Elmore Harris

No. 82, 18, 25, 11, 21
- Position: Halfback

Personal information
- Born: June 3, 1922 Huntsville, Alabama, U.S.
- Died: December 8, 1968 (aged 46) New York City, U.S.
- Listed height: 5 ft 11 in (1.80 m)
- Listed weight: 175 lb (79 kg)

Career information
- High school: Dover State (Normal, Alabama)
- College: Morgan State

Career history
- Brooklyn Dodgers (1947); Chicago Rockets (1948)*; Jersey City Giants (1948); New York Bulldogs (1949)*; Paterson Panthers (1949); Jersey City Giants (1949–1950);
- * Offseason or practice squad member only
- Stats at Pro Football Reference

= Elmore Harris (athlete) =

American football player (1922–1968)

Elmore R. Harris (June 3, 1922 – December 8, 1968) was an American athlete. He won three National Collegiate Athletic Association (NCAA) track championships, and played professional football for the Brooklyn Dodgers of the All-America Football Conference (AAFC). Harris was considered the top choice for the U.S. track team in the 400 metres event at the 1948 Summer Olympics. However, he instead decided to sign with the Dodgers, eliminating himself from Olympic eligibility.

==Early life==
Elmore R. Harris was born on June 3, 1922, in Huntsville, Alabama. He was a "star" football player at Dover State High School in Normal, Alabama.

==College career==
Harris participated in track and football at Morgan State College. In 1944, he won the 440-yard run NCAA title and two NCAA titles in the 220-yard low hurdles. He played two years of varsity football for the Morgan State Bears, scoring 37 career touchdowns while earning Negro All-American honors.

==Professional career==
Harris was considered the top choice for the U.S. track team in the 400 metres event at the 1948 Summer Olympics.

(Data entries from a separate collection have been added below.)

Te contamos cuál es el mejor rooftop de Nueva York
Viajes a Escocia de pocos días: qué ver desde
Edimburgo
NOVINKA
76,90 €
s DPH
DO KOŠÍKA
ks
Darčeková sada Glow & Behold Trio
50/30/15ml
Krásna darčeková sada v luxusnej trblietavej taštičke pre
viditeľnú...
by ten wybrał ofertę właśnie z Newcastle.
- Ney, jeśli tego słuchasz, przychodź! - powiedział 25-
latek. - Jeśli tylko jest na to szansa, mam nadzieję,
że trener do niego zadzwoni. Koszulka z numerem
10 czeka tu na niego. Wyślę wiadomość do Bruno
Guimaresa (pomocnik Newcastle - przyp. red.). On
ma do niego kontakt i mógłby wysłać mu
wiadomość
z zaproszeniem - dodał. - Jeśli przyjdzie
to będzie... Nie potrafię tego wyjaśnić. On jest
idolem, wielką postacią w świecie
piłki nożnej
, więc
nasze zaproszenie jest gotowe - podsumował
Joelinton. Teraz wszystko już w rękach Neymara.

However, he instead decided to sign with the Brooklyn Dodgers of the All-America Football Conference (AAFC) for the 1947 season, eliminating himself from Olympic eligibility. He played in ten games, starting two, for the Dodgers in 1947, rushing three times for negative two yards while also returning 14	kicks for 329 yards.

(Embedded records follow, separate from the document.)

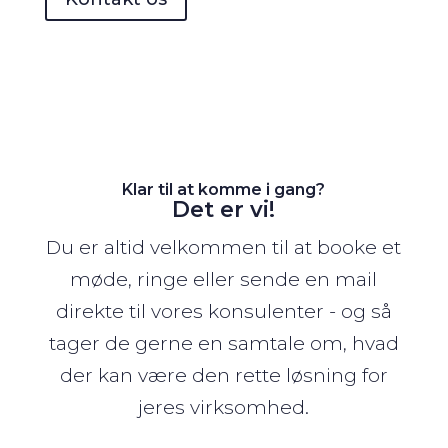
Klar til at komme i gang?
Det er vi!
Du er altid velkommen til at booke et
møde, ringe eller sende en mail
direkte til vores konsulenter - og så
tager de gerne en samtale om, hvad
der kan være den rette løsning for
jeres virksomhed.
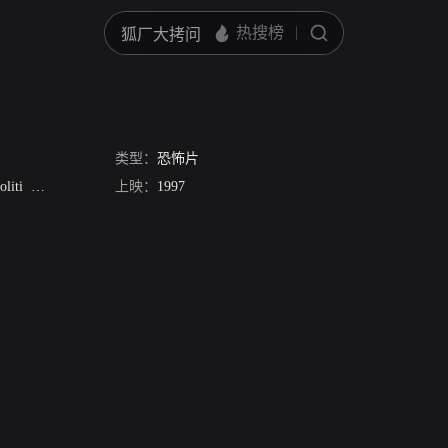
类型：
恐怖片
oliti
坦·麦克卢尔
Jennifer Burton
上映：
1997
Ross Hagen
Don Scribner
Gabriella Hall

Harris signed with the Chicago Rockets of the AAFC on March 2, 1948, but was released before ever playing for them.

Harris played in all ten games, starting six, for the Jersey City Giants of the American Football League (AFL) in 1948, rushing 51 times for 257 yards and four touchdowns while also catching 15 passes for 260 yards and three touchdowns.

Harris was signed by the New York Bulldogs of the National Football League on June 11, 1949. He was released on September 12, 1949, before the start of the 1949 regular season.

Harris then played in three games, starting one, for the AFL's Paterson Panthers in 1949. On September 21, 1949, he was traded back to the Jersey City Giants for Frank Burns. Harris appeared in five games, starting two, for the Giants during the 1949 season. He also played in three games, starting two, for Jersey City in 1950.

==Personal life==
Harris was the founder of Olympia Cleaning Corporation in the Bronx. He died of a heart attack on December 8, 1968, in Queen's, New York.